─── The input ───

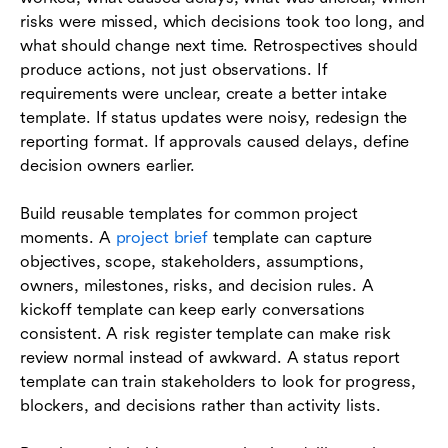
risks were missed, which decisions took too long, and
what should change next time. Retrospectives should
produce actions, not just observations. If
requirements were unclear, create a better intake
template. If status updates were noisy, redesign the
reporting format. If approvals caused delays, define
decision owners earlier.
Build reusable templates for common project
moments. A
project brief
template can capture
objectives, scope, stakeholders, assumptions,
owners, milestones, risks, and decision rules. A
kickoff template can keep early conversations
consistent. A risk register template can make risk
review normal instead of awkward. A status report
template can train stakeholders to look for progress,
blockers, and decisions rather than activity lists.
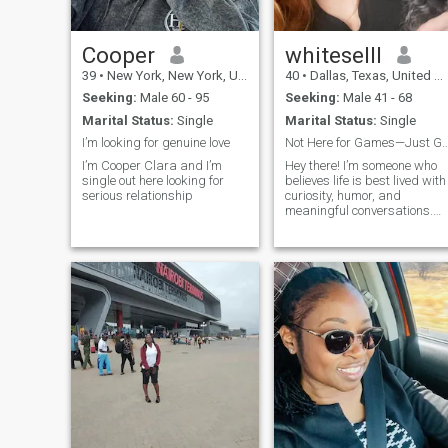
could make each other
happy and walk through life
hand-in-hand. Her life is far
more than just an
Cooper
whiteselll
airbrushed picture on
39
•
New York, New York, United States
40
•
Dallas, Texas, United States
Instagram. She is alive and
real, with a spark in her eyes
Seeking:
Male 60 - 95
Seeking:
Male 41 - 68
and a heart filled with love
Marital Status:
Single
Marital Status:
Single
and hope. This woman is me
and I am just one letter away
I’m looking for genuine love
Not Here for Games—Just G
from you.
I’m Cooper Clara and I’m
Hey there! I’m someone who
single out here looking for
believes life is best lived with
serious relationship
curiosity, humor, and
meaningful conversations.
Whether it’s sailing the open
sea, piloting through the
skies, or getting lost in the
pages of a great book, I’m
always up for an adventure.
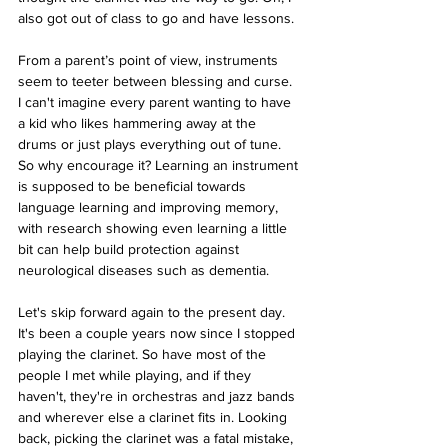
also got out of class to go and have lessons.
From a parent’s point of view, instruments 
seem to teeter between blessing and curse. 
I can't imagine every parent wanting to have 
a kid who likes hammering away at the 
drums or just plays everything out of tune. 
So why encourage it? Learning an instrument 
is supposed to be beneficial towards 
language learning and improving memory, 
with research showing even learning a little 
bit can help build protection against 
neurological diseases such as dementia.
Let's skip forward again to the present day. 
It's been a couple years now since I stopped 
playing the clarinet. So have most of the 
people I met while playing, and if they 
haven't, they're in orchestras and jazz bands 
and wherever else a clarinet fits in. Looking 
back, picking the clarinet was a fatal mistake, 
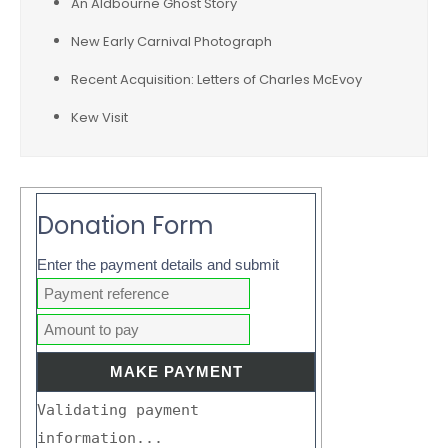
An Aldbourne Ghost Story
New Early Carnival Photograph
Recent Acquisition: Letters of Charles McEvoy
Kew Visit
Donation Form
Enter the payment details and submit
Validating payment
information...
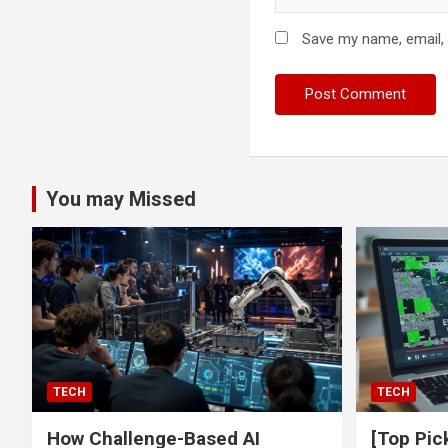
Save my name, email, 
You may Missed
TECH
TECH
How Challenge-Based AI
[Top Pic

───
─── The input ───

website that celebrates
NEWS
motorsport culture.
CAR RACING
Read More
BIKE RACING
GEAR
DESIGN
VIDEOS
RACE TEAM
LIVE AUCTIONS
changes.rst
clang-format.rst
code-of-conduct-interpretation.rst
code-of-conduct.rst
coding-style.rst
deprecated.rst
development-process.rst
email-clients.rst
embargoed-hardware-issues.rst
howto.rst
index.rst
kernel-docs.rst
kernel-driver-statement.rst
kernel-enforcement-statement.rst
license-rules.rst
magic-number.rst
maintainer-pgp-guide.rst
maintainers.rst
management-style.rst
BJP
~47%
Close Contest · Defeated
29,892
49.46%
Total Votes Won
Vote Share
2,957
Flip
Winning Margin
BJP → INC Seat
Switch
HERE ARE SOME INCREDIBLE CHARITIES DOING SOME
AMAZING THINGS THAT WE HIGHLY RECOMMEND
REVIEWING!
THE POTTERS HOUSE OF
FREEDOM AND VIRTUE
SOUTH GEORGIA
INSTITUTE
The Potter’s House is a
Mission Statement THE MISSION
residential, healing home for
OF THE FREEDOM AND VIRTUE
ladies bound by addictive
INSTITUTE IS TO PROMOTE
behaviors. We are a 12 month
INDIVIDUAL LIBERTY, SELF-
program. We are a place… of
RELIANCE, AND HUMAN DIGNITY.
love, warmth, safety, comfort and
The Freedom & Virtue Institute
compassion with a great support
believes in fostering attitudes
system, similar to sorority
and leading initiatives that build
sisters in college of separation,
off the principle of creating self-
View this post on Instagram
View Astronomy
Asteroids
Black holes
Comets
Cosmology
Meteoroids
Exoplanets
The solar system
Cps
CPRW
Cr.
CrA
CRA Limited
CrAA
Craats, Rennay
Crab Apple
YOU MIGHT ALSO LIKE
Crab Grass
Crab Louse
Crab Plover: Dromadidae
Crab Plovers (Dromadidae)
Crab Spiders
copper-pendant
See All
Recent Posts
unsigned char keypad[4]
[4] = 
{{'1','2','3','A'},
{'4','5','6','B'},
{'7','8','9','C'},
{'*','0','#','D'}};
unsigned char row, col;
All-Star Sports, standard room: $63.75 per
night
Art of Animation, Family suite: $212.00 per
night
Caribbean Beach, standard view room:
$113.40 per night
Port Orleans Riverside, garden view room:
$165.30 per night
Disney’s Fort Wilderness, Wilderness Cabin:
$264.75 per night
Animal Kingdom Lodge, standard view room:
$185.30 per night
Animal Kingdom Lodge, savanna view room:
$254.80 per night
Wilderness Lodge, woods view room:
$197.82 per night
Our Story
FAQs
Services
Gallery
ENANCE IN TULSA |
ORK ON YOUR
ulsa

───
─── The input ───

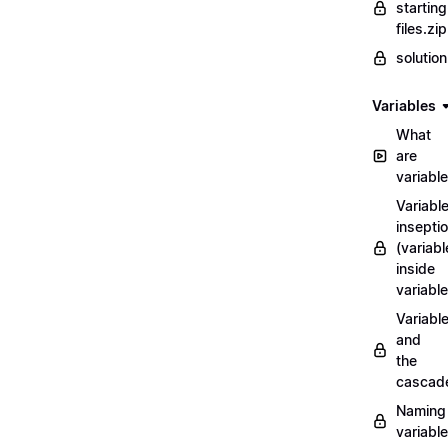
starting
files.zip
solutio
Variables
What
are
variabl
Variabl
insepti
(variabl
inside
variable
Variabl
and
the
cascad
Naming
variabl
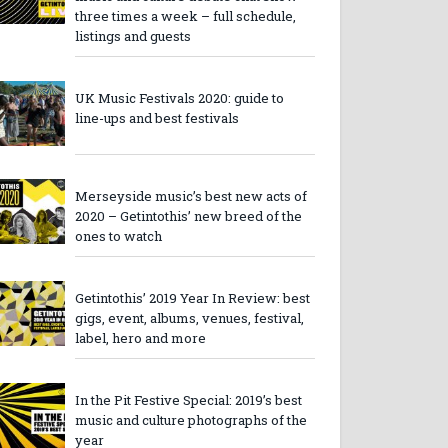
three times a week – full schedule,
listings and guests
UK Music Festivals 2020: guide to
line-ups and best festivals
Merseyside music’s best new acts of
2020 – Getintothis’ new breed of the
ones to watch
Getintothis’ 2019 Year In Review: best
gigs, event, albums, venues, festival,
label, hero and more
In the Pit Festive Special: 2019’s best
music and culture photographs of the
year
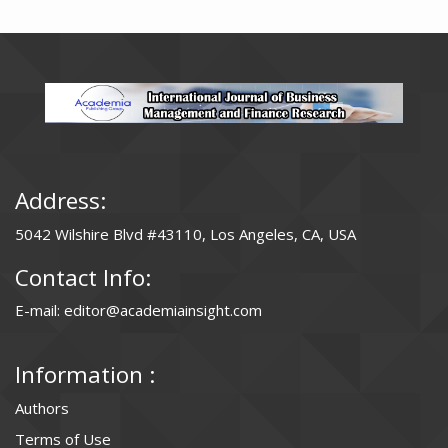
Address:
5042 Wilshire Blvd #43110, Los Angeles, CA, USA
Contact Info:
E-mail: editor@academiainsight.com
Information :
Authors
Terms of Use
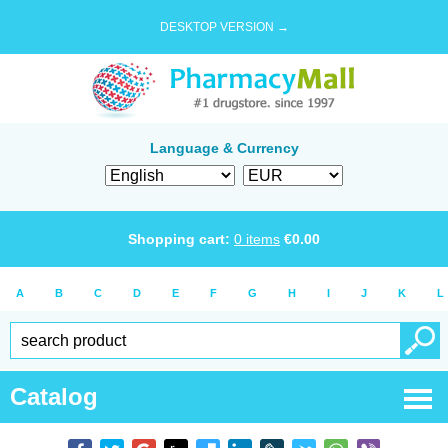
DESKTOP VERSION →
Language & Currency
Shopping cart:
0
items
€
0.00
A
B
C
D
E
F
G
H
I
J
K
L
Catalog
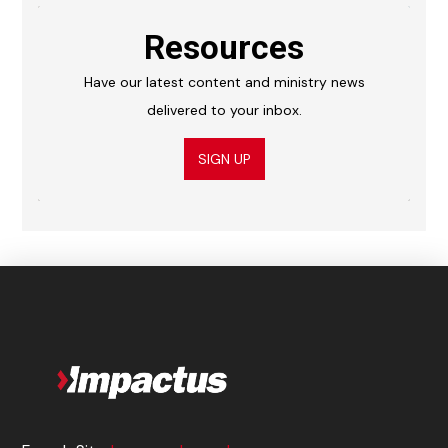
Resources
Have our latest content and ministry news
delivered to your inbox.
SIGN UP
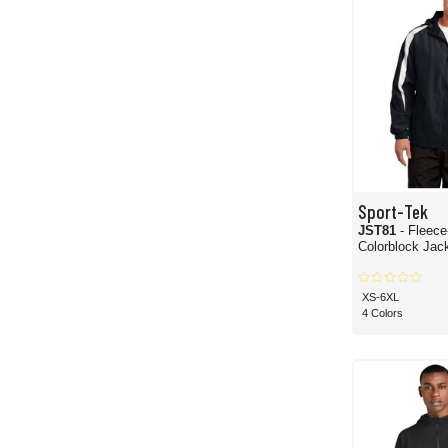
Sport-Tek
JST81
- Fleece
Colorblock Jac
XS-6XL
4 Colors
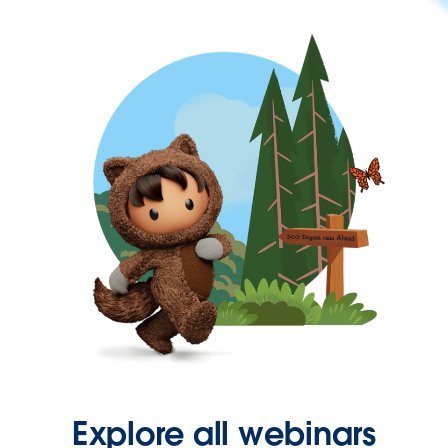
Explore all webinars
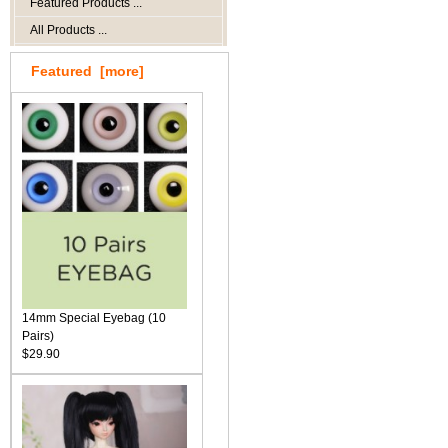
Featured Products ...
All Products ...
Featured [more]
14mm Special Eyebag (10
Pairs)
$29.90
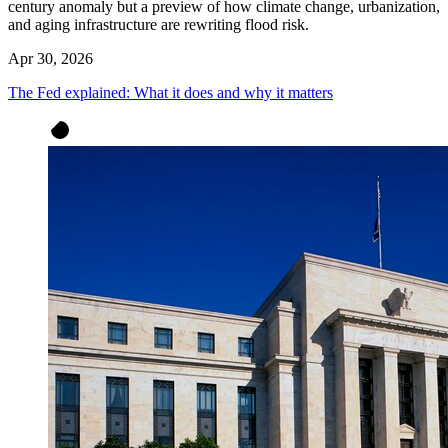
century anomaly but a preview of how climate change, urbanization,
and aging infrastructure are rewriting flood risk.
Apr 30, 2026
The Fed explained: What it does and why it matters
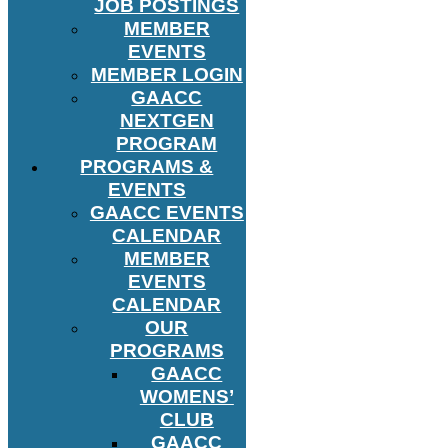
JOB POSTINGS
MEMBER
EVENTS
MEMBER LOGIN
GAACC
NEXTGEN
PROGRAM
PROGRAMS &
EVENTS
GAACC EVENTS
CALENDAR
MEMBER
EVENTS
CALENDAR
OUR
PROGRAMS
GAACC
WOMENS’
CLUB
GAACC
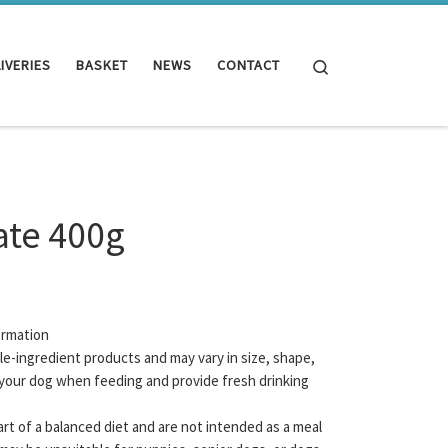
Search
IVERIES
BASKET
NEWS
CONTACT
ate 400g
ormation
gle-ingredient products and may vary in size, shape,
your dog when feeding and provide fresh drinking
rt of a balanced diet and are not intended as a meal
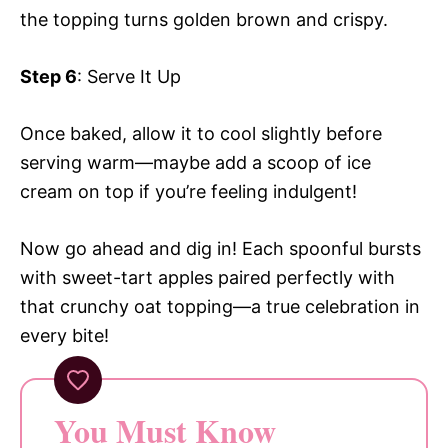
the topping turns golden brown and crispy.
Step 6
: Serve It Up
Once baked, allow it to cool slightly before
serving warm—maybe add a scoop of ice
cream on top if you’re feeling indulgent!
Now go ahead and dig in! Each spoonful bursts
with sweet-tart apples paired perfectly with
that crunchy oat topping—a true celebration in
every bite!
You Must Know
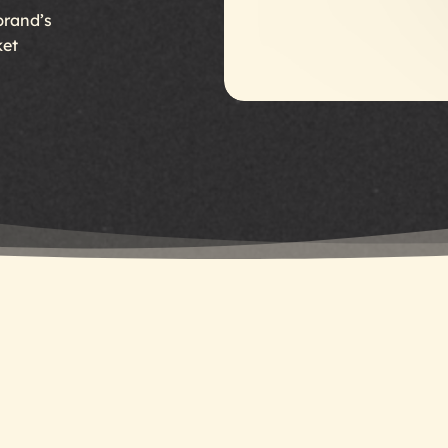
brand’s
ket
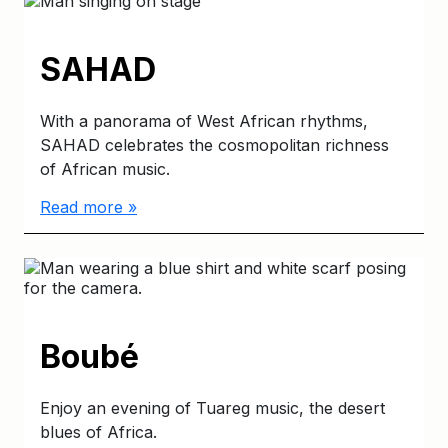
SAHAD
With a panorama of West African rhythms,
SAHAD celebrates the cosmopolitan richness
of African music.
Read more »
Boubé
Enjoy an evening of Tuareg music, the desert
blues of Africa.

───

Scan the records above for the word "great". Show each line in which it appears.

pages of a great book, I’m
compassion with a great support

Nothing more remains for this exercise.